A change in the total root surface area of a plant affects its ability to explore greater soil volumes and acquire more phosphorus (López-Bucio et al., 2003). Therefore, 7-day-old wild-type and MYB62 overexpressing plants were transferred to P+ or P– medium and total Pi content was estimated in the shoots and roots of these plants after 7 d of treatment (Figure 7B). A significant increase (P< 0.05) in the total Pi concentration was observed in roots of the MYB62 overexpressing plants as compared to the wild-type plants under P+ while no changes were observed under P– conditions. However, a significant decrease in the total Pi content was observed in shoots of the transgenic plants relative to wild-type plants under both P+ and P– conditions. These results are in agreement with the changes in root architecture (Figure 6) and Pi uptake (Figure 7A) observed in MYB62 overexpressing plants. A possible defect in transfer of Pi from root to shoots, particularly under Pi sufficiency in the transgenic plants, could be one of the plausible explanations for the above results.

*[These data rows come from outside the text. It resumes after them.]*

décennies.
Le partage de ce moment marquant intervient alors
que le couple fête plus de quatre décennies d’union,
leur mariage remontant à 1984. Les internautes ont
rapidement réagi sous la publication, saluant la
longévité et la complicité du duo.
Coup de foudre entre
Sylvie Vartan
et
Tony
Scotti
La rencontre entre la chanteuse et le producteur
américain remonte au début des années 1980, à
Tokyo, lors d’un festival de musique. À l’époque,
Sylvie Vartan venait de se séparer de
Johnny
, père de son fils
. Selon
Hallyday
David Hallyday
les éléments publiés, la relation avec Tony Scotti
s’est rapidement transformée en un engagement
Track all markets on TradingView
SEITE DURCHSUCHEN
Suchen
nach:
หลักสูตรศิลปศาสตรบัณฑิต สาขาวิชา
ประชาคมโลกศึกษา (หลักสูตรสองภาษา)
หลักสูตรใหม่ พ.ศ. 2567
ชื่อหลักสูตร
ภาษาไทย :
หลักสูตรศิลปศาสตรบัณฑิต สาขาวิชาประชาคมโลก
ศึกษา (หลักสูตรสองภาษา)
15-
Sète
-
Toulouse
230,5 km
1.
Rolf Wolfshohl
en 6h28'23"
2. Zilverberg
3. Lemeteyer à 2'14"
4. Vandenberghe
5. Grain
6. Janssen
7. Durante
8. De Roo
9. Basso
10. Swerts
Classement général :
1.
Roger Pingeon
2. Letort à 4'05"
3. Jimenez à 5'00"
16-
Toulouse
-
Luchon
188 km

Production of acid phosphatases is a distinct indicator of plant responses to Pi starvation. A comparative analysis of the total acid phosphatase activity in the shoots and the roots of wild-type and MYB62 overexpressing plants grown under P+ or P– conditions was performed (Figure 7C). A small but significant (P< 0.05) increase in phosphatase activity was observed in the roots of the MYB62 overexpressing plants grown under P+ conditions as compared to the wild-type plants. Together, these results indicate that MYB62 regulates Pi uptake and accumulation through the control of root architecture and acid phosphatase activity.

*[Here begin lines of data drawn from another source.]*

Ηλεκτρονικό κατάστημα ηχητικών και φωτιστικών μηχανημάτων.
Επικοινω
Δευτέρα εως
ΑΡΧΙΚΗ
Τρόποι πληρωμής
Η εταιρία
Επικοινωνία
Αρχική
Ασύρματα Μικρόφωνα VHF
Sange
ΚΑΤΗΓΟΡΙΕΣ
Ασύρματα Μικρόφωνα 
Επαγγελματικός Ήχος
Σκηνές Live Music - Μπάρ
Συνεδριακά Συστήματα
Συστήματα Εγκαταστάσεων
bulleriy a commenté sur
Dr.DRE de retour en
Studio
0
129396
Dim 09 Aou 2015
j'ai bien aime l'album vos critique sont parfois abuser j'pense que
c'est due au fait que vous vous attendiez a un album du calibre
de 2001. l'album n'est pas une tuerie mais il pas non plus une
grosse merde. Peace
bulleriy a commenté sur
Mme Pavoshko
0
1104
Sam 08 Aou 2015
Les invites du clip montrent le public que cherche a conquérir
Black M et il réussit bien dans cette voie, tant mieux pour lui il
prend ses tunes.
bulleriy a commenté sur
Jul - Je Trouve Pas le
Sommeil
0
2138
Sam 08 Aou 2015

MYB62 Is a Negative Regulator of Phosphate Starvation-Induced Genes

Many genes are induced during Pi deprivation and the roles of some of these genes in Pi stress responses have been well characterized (Jain et al., 2007b). The overexpression of MYB62 was found to influence Pi homeostasis through the alteration of several Pi starvation-response mechanisms (Figures 6 and 7). Therefore, an attempt was made to find the role of MYB62 in regulating a group of PSI genes involved in maintaining Pi homeostasis. The expression of the PSI genes was evaluated in both wild-type and MYB62 overexpressing plants grown under P+ and P– conditions (Figure 8). We examined the expression profile of AtIPS1, a member of the TPSI1/Mt4 gene family that is involved in cytokinin signaling during Pi starvation (Martín et al., 2000). We also evaluated the expression of Pht1;1 and Pht1;4, which encode high-affinity phosphate transporters (Muchhal et al., 1996), as well as AtPS3-1, a member of the glycerol-3-phosphate permease family known to be responsive to Pi (Raghothama, unpublished). The expression of AtACP5, encoding an acid phosphatase involved in phosphate stress responses (del Pozo et al., 1999), was also examined. The analysis also included AtPS2-1 and AtPS2-2, encoding two members of a phosphatase family specifically induced by Pi stress (Raghothama, unpublished.), which are orthologs of the LePS2 gene family from tomato (Baldwin et al., 2001). Together, these represent a broad range of PSI genes involved in Pi stress responses. The results indicated that the transcripts of all the PSI genes tested were reduced by varying degrees in the MYB62 overexpressing plants relative to the wild-type plants during Pi deprivation (Figure 8). The overexpression of MYB62 thus suppresses an array of PSI genes involved in Pi sensing, translocation, transport and mobilization. This suggests that negative regulation of PSI genes by MYB62 is independent of the action of the phytohormone GA

Figure 8.

Figure 8.

Open in a new tab

MYB62 Suppresses the Expression of Pi Starvation-Induced Genes.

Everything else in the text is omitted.